**Data**:
Content starts

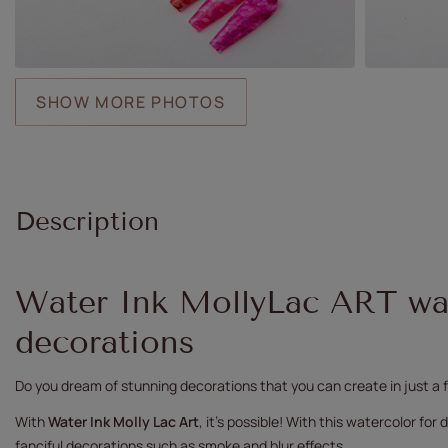
SHOW MORE PHOTOS
Description
Water Ink MollyLac ART wat
decorations
Do you dream of stunning decorations that you can create in just 
With
Water Ink Molly Lac Art
, it's possible! With this watercolor fo
fanciful decorations such as smoke and blur effects.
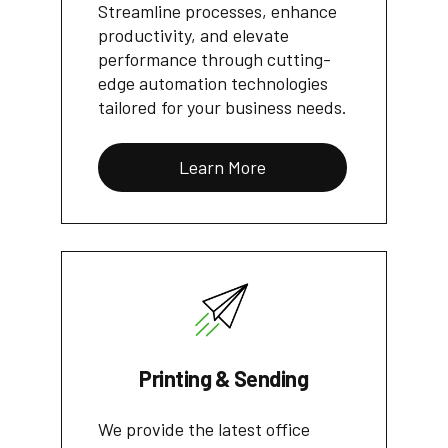
Streamline processes, enhance
productivity, and elevate
performance through cutting-
edge automation technologies
tailored for your business needs.
Learn More
Printing & Sending
We provide the latest office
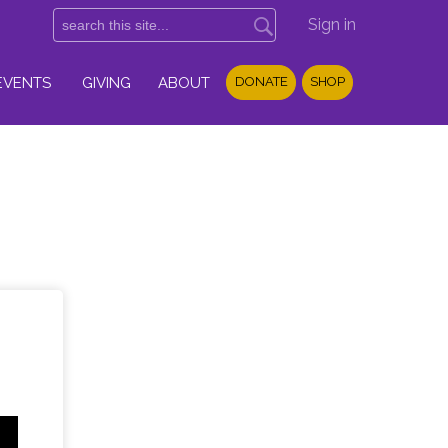
Sign in
EVENTS
GIVING
ABOUT
DONATE
SHOP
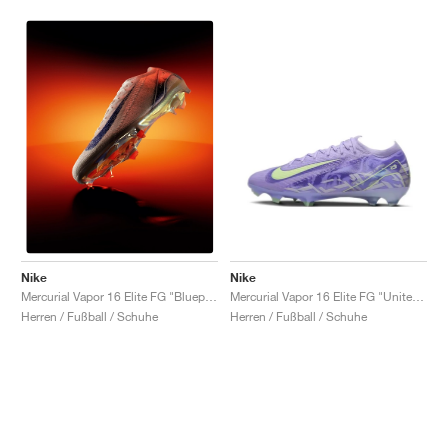
Nike
Nike
Mercurial Vapor 16 Elite FG "United Pack"
Mercurial Vapor 16 Elite FG "Blueprint Pack"
Herren / Fußball / Schuhe
Herren / Fußball / Schuhe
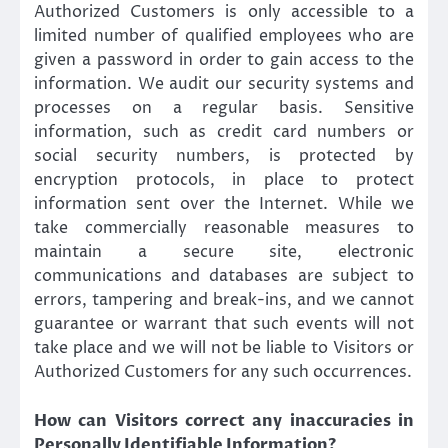
Authorized Customers is only accessible to a
limited number of qualified employees who are
given a password in order to gain access to the
information. We audit our security systems and
processes on a regular basis. Sensitive
information, such as credit card numbers or
social security numbers, is protected by
encryption protocols, in place to protect
information sent over the Internet. While we
take commercially reasonable measures to
maintain a secure site, electronic
communications and databases are subject to
errors, tampering and break-ins, and we cannot
guarantee or warrant that such events will not
take place and we will not be liable to Visitors or
Authorized Customers for any such occurrences.
How can Visitors correct any inaccuracies in
Personally Identifiable Information?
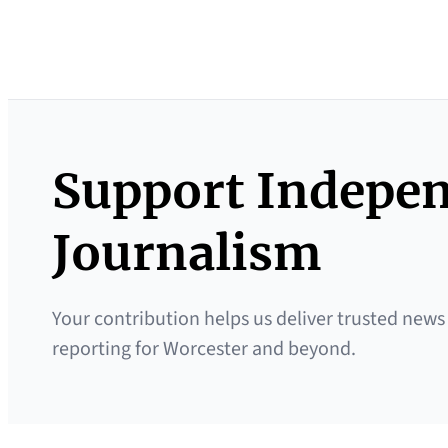
Support Indepe
Journalism
Your contribution helps us deliver trusted news
reporting for Worcester and beyond.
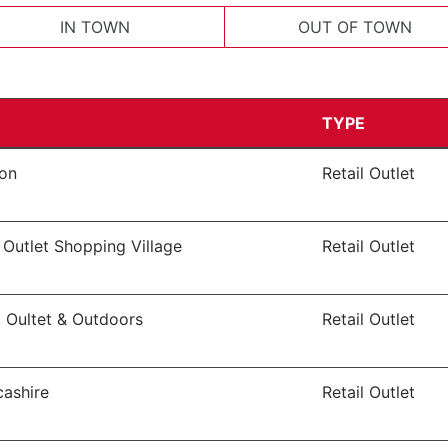
IN TOWN
OUT OF TOWN
TYPE
von
Retail Outlet
 Outlet Shopping Village
Retail Outlet
, Oultet & Outdoors
Retail Outlet
cashire
Retail Outlet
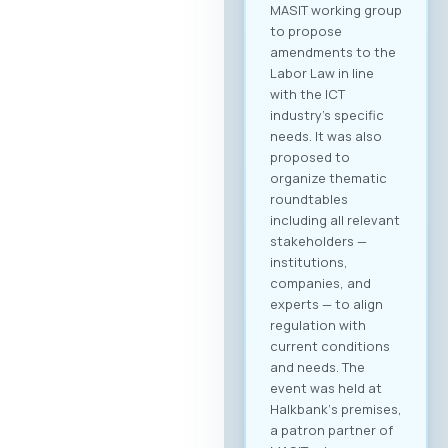
MASIT working group
to propose
amendments to the
Labor Law in line
with the ICT
industry’s specific
needs. It was also
proposed to
organize thematic
roundtables
including all relevant
stakeholders —
institutions,
companies, and
experts — to align
regulation with
current conditions
and needs. The
event was held at
Halkbank‘s premises,
a patron partner of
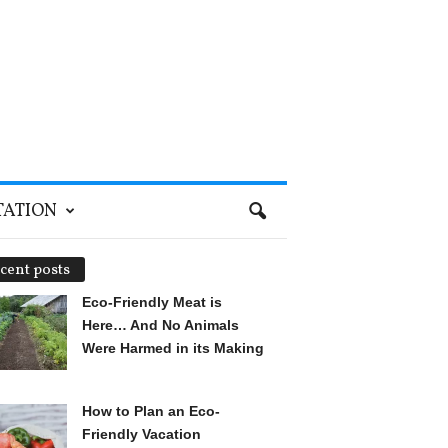
TATION
cent posts
Eco-Friendly Meat is
Here… And No Animals
Were Harmed in its Making
How to Plan an Eco-
Friendly Vacation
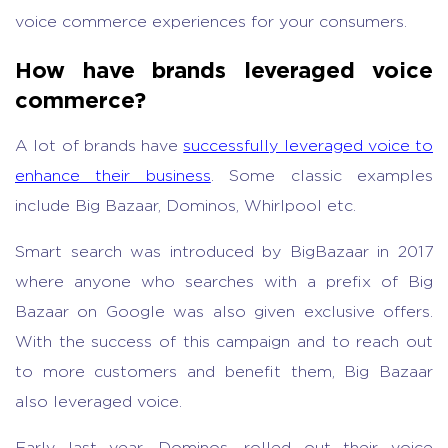
voice commerce experiences for your consumers.
How have brands leveraged voice
commerce?
A lot of brands have
successfully leveraged voice to
enhance their business
. Some classic examples
include Big Bazaar, Dominos, Whirlpool etc.
Smart search was introduced by BigBazaar in 2017
where anyone who searches with a prefix of Big
Bazaar on Google was also given exclusive offers.
With the success of this campaign and to reach out
to more customers and benefit them, Big Bazaar
also leveraged voice.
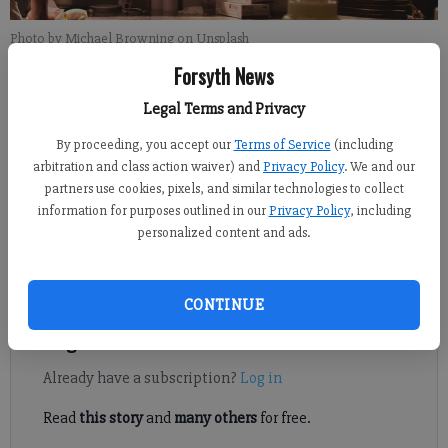
Photo by Michael Browning on Unsplash
Forsyth News
Daniel Dotson
Legal Terms and Privacy
Forsyth County News
By proceeding, you accept our
Terms of Service
(including
Published: Feb 27, 2025, 5:40 PM
arbitration and class action waiver) and
Privacy Policy
. We and our
partners use cookies, pixels, and similar technologies to collect
information for purposes outlined in our
Privacy Policy
, including
Listed are the food service establishments inspected from Feb.
personalized content and ads.
18, 2025, to Feb. 27, 2025, by the Forsyth County Environmental
Health Department.
CONTINUE
Register to read. It's free.
Already have a subscription?
Log in
Read
this story
and
many others
for free.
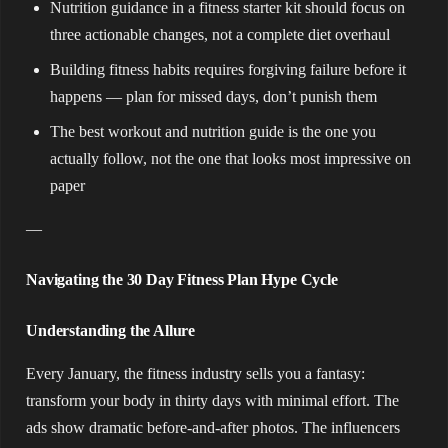
Nutrition guidance in a fitness starter kit should focus on
three actionable changes, not a complete diet overhaul
Building fitness habits requires forgiving failure before it
happens — plan for missed days, don’t punish them
The best workout and nutrition guide is the one you
actually follow, not the one that looks most impressive on
paper
—
Navigating the 30 Day Fitness Plan Hype Cycle
Understanding the Allure
Every January, the fitness industry sells you a fantasy:
transform your body in thirty days with minimal effort. The
ads show dramatic before-and-after photos. The influencers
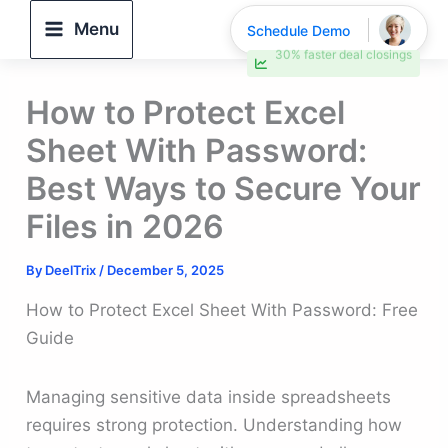
Skip
Menu
Schedule Demo
to
30% faster deal closings
content
How to Protect Excel
Sheet With Password:
Best Ways to Secure Your
Files in 2026
By
DeelTrix
/
December 5, 2025
How to Protect Excel Sheet With Password: Free
Guide
Managing sensitive data inside spreadsheets
requires strong protection. Understanding how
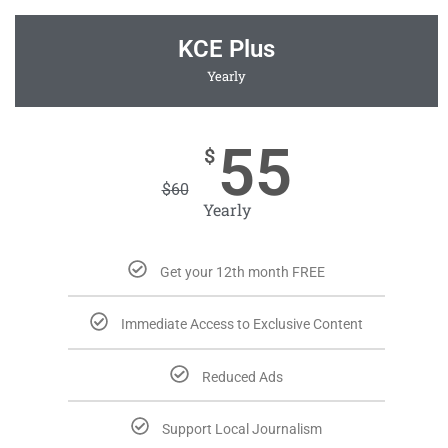
KCE Plus
Yearly
55
$
$
60
Yearly
Get your 12th month FREE
Immediate Access to Exclusive Content
Reduced Ads
Support Local Journalism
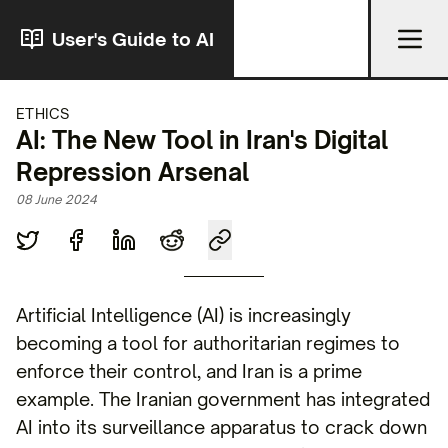
User's Guide to AI
ETHICS
AI: The New Tool in Iran's Digital
Repression Arsenal
08 June 2024
Artificial Intelligence (AI) is increasingly
becoming a tool for authoritarian regimes to
enforce their control, and Iran is a prime
example. The Iranian government has integrated
AI into its surveillance apparatus to crack down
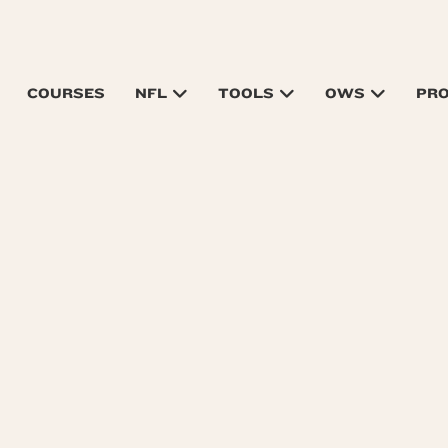
COURSES
NFL
TOOLS
OWS
PR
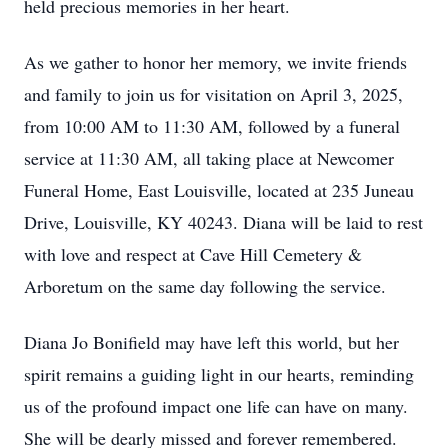
held precious memories in her heart.
As we gather to honor her memory, we invite friends
and family to join us for visitation on April 3, 2025,
from 10:00 AM to 11:30 AM, followed by a funeral
service at 11:30 AM, all taking place at Newcomer
Funeral Home, East Louisville, located at 235 Juneau
Drive, Louisville, KY 40243. Diana will be laid to rest
with love and respect at Cave Hill Cemetery &
Arboretum on the same day following the service.
Diana Jo Bonifield may have left this world, but her
spirit remains a guiding light in our hearts, reminding
us of the profound impact one life can have on many.
She will be dearly missed and forever remembered.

Content ends

**Work request**:
Only the lines from the line with "enforce their control, and Iran is a prime" through the end of the entries above, copied exactly and with both ends included, belong in the response; the pictures do not.

**Result of this task**:
enforce their control, and Iran is a prime
example. The Iranian government has integrated
AI into its surveillance apparatus to crack down
COURSES
NFL
TOOLS
OWS
PR
held precious memories in her heart.
As we gather to honor her memory, we invite friends
and family to join us for visitation on April 3, 2025,
from 10:00 AM to 11:30 AM, followed by a funeral
service at 11:30 AM, all taking place at Newcomer
Funeral Home, East Louisville, located at 235 Juneau
Drive, Louisville, KY 40243. Diana will be laid to rest
with love and respect at Cave Hill Cemetery &
Arboretum on the same day following the service.
Diana Jo Bonifield may have left this world, but her
spirit remains a guiding light in our hearts, reminding
us of the profound impact one life can have on many.
She will be dearly missed and forever remembered.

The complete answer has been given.